Vitrano expects improvement in 2025, but cautions it will be slow. Uncertainty over who will win the U.S. presidential election and the prospect of higher tariffs pose additional risks for global companies.

Behind the Malaise

For now, China is inching along at roughly 5% economic growth—down from a peak of 14% in 2007 and an average of about 8% in the 10 years before the pandemic. Chinese consumers hit by job losses and continued declines in property values are rethinking spending habits. Businesses worried about policy uncertainty are reluctant to invest and hire.

The trouble goes beyond frugal consumers. Xi is changing the economy’s growth model, relying less on the infrastructure and real estate market that fueled earlier growth. That means investing aggressively in manufacturing and exports as China looks to become more self-reliant and guard against geopolitical tensions.

The shift is hurting western multinationals, with deflationary forces amid burgeoning production capacity. “We have seen the investment community mark down expectations for these companies because they will have to change tack with lower-cost products and services,” says Joseph Quinlan, head of market strategy for the chief investment office at Merrill and Bank of America Private Bank.

Another challenge for multinationals outside of China is stiffened competition as Chinese companies innovate and expand—often with the backing of the government. Local rivals are upping the ante across sectors by building on their knowledge of local consumer preferences and the ability to produce higher-quality products.

Some global multinationals are having a hard time keeping up with homegrown innovation. Auto makers including General Motors have seen sales tumble and struggled to turn profitable as Chinese car shoppers increasingly opt for electric vehicles from BYD or NIO that are similar in price to internal-combustion-engine cars from foreign auto makers.

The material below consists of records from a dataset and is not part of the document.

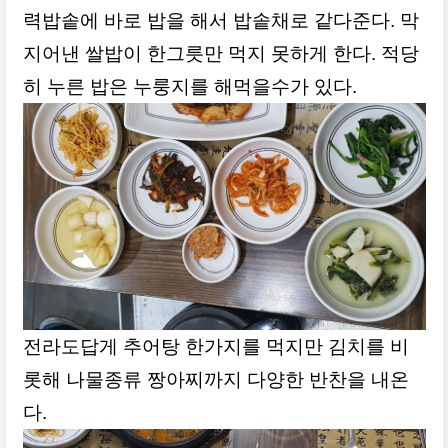
력밥솥에 바로 밥을 해서 밥솥채로 같다준다. 막
지어낸 쌀밥이 한그릇만 먹지 못하게 한다. 적당
히 누른 밥은 누룽지를 해먹을수가 있다.
전라도답게 추어탕 한가지를 먹지만 김치를 비
롯해 나물종류 짱아찌까지 다양한 반찬을 내온
다.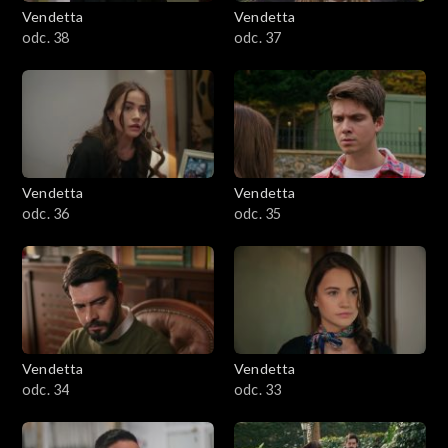
Vendetta
Vendetta
odc. 38
odc. 37
Vendetta
Vendetta
odc. 36
odc. 35
Vendetta
Vendetta
odc. 34
odc. 33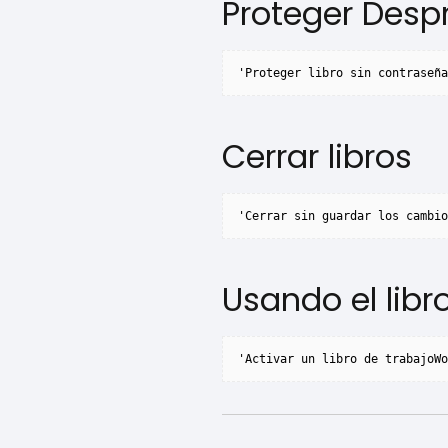
Proteger Despr
'Proteger libro sin contraseña
Cerrar libros
'Cerrar sin guardar los cambio
Usando el libr
'Activar un libro de trabajoWo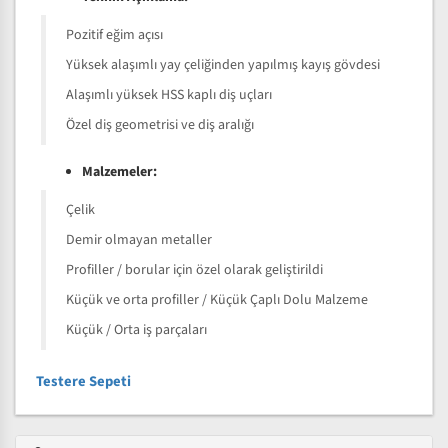
Pozitif eğim açısı
Yüksek alaşımlı yay çeliğinden yapılmış kayış gövdesi
Alaşımlı yüksek HSS kaplı diş uçları
Özel diş geometrisi ve diş aralığı
Malzemeler:
Çelik
Demir olmayan metaller
Profiller / borular için özel olarak geliştirildi
Küçük ve orta profiller / Küçük Çaplı Dolu Malzeme
Küçük / Orta iş parçaları
Testere Sepeti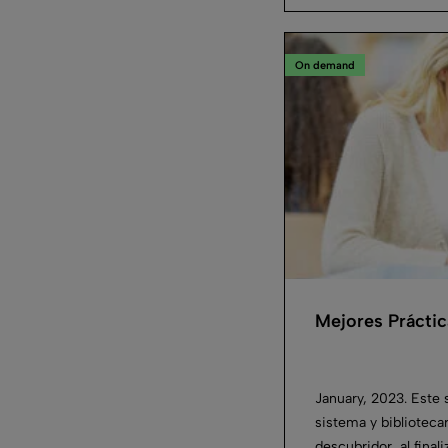
On demand
Mejores Prácti
January, 2023. Este 
sistema y bibliotec
descubridor, al finali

“China’s electric-vehicle makers have by leaps and bounds surpassed the capabilities of foreign brands who have a tie to the profit pool of internal combustible engines that they don’t want to disrupt,” says Christine Phillpotts, a fund manager for Ariel Investments’ emerging markets strategies.

Chinese companies are often faster than global rivals to market with new products or tweaks. “The cycle can be half of what it is for a global multinational with subsidiaries that need to check with headquarters, do an analysis, and then refresh,” Phillpotts says.

For many companies and investors, next year remains a question mark. Ashland CEO Guillermo Novo said in an August call with analysts that the chemical company was seeing a “big change” in China, with activity slowing and competition on pricing becoming more aggressive. The company, he said, was still trying to grasp the repercussions as it has created uncertainty in its 2025 outlook.

Sticking Around

Few companies are giving up. Executives at big global consumer and retail companies show no signs of reducing investment, with most still describing China as a long-term growth market, says Dana Telsey, CEO of Telsey Advisory Group.

Starbucks executives described the long-term opportunity as “significant,” with higher growth and margin opportunities in the future as China’s population continues to move from rural to suburban areas. But they also noted that their approach is evolving and they are in the early stages of exploring strategic partnerships.

Walmart sold its stake in August in Chinese e-commerce giant JD.com for $3.6 billion after an eight-year noncompete agreement expired. Analysts expect it to pump the money into its own Sam’s Club and Walmart China operation, which have benefited from the trend toward trading down in China.

“The story isn’t over for the global companies,” Phillpotts says. “It just means the effort and investment will be greater to compete.”

Corrections & Amplifications

Joseph Quinlan is head of market strategy for the chief investment office at Merrill and Bank of America Private Bank. An earlier version of this article incorrectly used his old title.